Он замолчал, колеблясь.
— Ты не ешь? Неужели у тебя никогда не бывает аппетита?
— Нет. Я не помню, чтоб когда был. Я не люблю есть.
— Не любишь есть?!
Я видел, как Мартин напрягается, пытаясь осмыслить эти слова. Он действительно растерялся — как будто встретил человека, который не любит дышать.
— Я всегда много ел. Всегда любил есть. Когда родители брали меня с собой покататься на машине, они всегда прихватывали арахис и картофельные чипсы. Они даже прозвали меня так.
— Как? — спросила Роза, которая к этому времени слегка развернула свой стул в сторону Мартина.
— Мистер Хрустящий картофель. Мои мама и папа были родом из Англии и называли чипсы «хрустящим картофелем». Так они и меня звали, «мистер Хрустящий Картофель». Они любили подъехать к порту и смотреть, как туда заходят большие корабли. Мама с папой говорили: «Ну, мистер Хрустящий Картофель, поехали кататься». И я выбегал к машине — у нас была единственная машина во всем квартале. Конечно, ноги у меня тогда были здоровые. Как у тебя, Роза. — Мартин подался вперед из кресла и посмотрел вниз. — У тебя, кажется, здоровые ноги — правда, чуть худоваты, совсем без мяса. Я раньше любил бегать…
Мартин умолк. Он снова закутал ноги простыней. На лбу у него собрались удивленные морщины.
— Не любит есть, — повторил он, словно про себя. — А я всегда любил поесть. Думаю, ты многое упускаешь.

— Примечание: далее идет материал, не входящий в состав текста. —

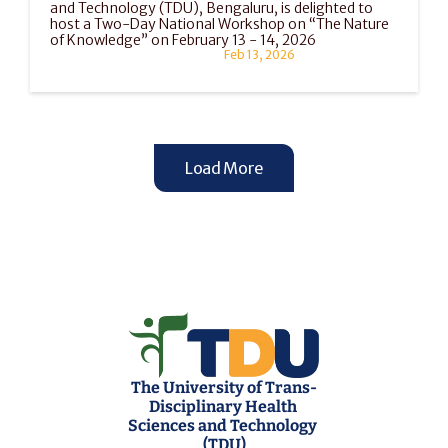
and Technology (TDU), Bengaluru, is delighted to 
host a Two-Day National Workshop on “The Nature 
of Knowledge” on February 13 - 14, 2026
Feb 13, 2026
Load More
The University of Trans-
Disciplinary Health 
Sciences and Technology 
(TDU)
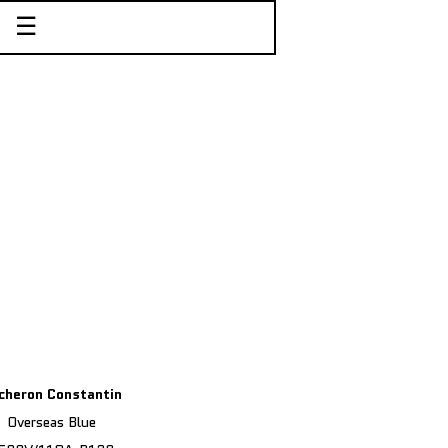
☰
cheron Constantin
Overseas Blue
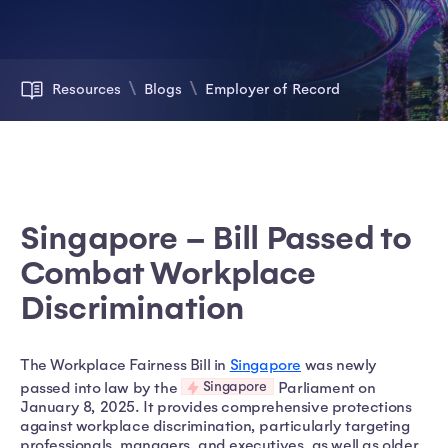
Resources
Blogs
Employer of Record
Singapore – Bill Passed to
Combat Workplace
Discrimination
The Workplace Fairness Bill in
Singapore
was newly
Singapore
passed into law by the
Parliament on
January 8, 2025. It provides comprehensive protections
against workplace discrimination, particularly targeting
professionals, managers, and executives, as well as older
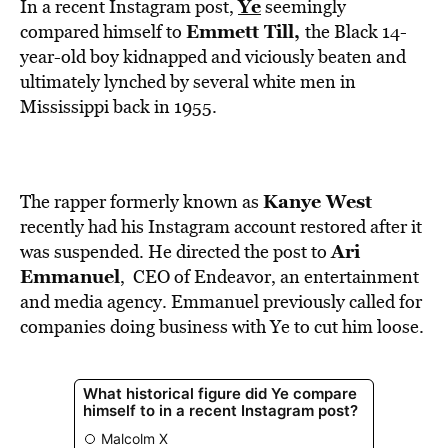
BE EXTRAS
Ye
In a recent Instagram post,
seemingly
Emmett Till
,
compared himself to
the Black 14-
year-old boy kidnapped and viciously beaten and
ultimately lynched by several white men in
Mississippi back in 1955.
Kanye West
The rapper formerly known as
recently had his Instagram account restored after it
Ari
was suspended. He directed the post to
Emmanuel
, CEO of Endeavor, an entertainment
and media agency. Emmanuel previously called for
companies doing business with Ye to cut him loose.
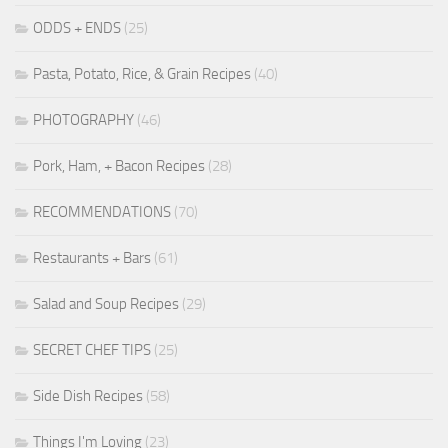
ODDS + ENDS
(25)
Pasta, Potato, Rice, & Grain Recipes
(40)
PHOTOGRAPHY
(46)
Pork, Ham, + Bacon Recipes
(28)
RECOMMENDATIONS
(70)
Restaurants + Bars
(61)
Salad and Soup Recipes
(29)
SECRET CHEF TIPS
(25)
Side Dish Recipes
(58)
Things I'm Loving
(23)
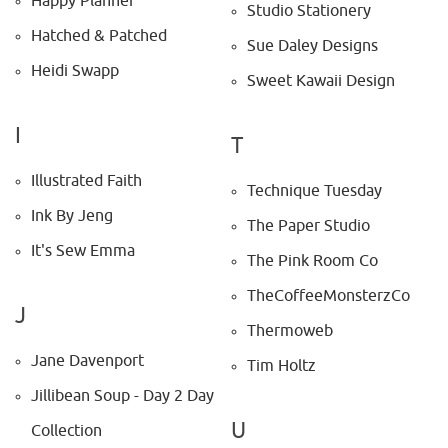
Happy Planner
Studio Stationery
Hatched & Patched
Sue Daley Designs
Heidi Swapp
Sweet Kawaii Design
I
T
Illustrated Faith
Technique Tuesday
Ink By Jeng
The Paper Studio
It's Sew Emma
The Pink Room Co
TheCoffeeMonsterzCo
J
Thermoweb
Jane Davenport
Tim Holtz
Jillibean Soup - Day 2 Day
U
Collection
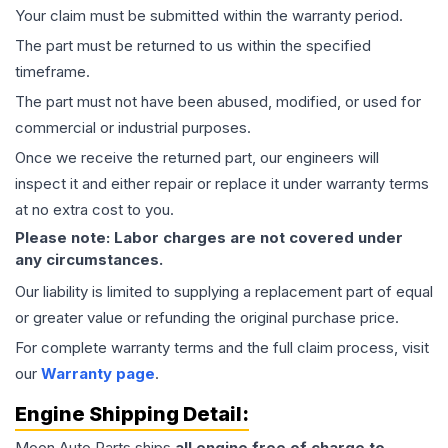
Your claim must be submitted within the warranty period.
The part must be returned to us within the specified
timeframe.
The part must not have been abused, modified, or used for
commercial or industrial purposes.
Once we receive the returned part, our engineers will
inspect it and either repair or replace it under warranty terms
at no extra cost to you.
Please note: Labor charges are not covered under
any circumstances.
Our liability is limited to supplying a replacement part of equal
or greater value or refunding the original purchase price.
For complete warranty terms and the full claim process, visit
our
Warranty page
.
Engine
Shipping Detail:
Moon Auto Parts ships
all
engine
free of charge to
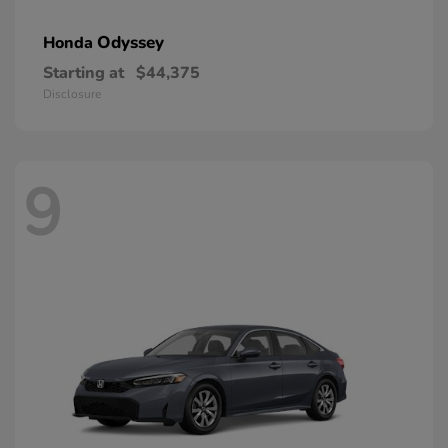
Odyssey
Honda
Starting at
$44,375
Disclosure
9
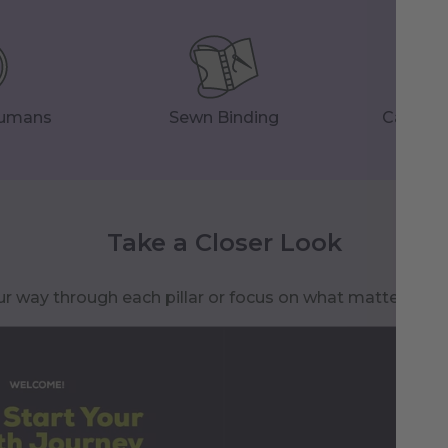
Humans
Sewn Binding
Careful
Take a Closer Look
r way through each pillar or focus on what matters to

Тут заговорила Магнолия, которая в соответствии со своей программой внимательно слушала Мартина:
— Роза, детка, я тока што вспомнила, как мой Дарнелл был малой. Иногда он тоже не кушал. И ты знаешь, чего я делала? Меняла ему обстановку! Мы садились в машину и ехали в Джорджию — мы жили прямо возле границы. В Джорджии-то он кушал. Госпидя, как он кушал в Джорджии! Мы часто шутили про его тамошний аппетит.
Магнолия нагнулась ближе к Розе и понизила голос до громкого шепота:
— Детка, может, тебе, чтобы кушать, надо уехать из Калифорнии?
Пытаясь извлечь что-нибудь полезное из этой беседы, я остановил ее (на жаргоне терапевтов это называется «остановкой процесса») и попросил участников группы осмыслить свое взаимодействие.
— Роза, что ты чувствуешь по поводу того, что сейчас происходит в группе, по поводу вопросов Мартина и Магнолии?
— Ничего, пускай спрашивают, я не возражаю. И Мартин мне нравится…
— Ты бы не могла обращаться прямо к нему?
Роза повернулась к Мартину.
— Ты мне нравишься. Не знаю, почему.
Потом она опять обратилась ко мне.
— Он здесь уже неделю, но до сегодняшнего дня, до группы, я с ним ни разу не говорила. Кажется, что у нас с ним много общего, хотя я знаю, что на самом деле нет.
— Ты чувствуешь, что он тебя понимает?